[Data to use Boundary: Start]
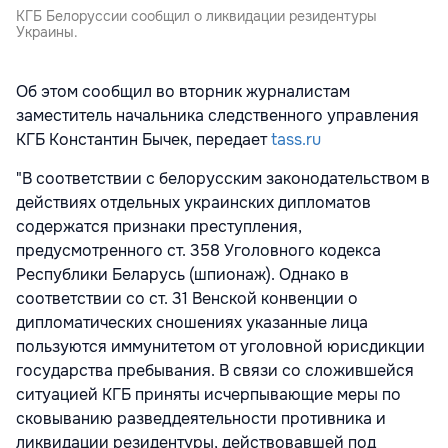
КГБ Белоруссии сообщил о ликвидации резидентуры
Украины.
Об этом сообщил во вторник журналистам
заместитель начальника следственного управления
КГБ Константин Бычек, передает
tass.ru
"В соответствии с белорусским законодательством в
действиях отдельных украинских дипломатов
содержатся признаки преступления,
предусмотренного ст. 358 Уголовного кодекса
Республики Беларусь (шпионаж). Однако в
соответствии со ст. 31 Венской конвенции о
дипломатических сношениях указанные лица
пользуются иммунитетом от уголовной юрисдикции
государства пребывания. В связи со сложившейся
ситуацией КГБ приняты исчерпывающие меры по
сковыванию разведдеятельности противника и
ликвидации резидентуры, действовавшей под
[Data to use Boundary: End]
Task brief =>
Count the lines in the records above that contain the word "соответствии", and reply with that number alone.

Solution to this task =>
2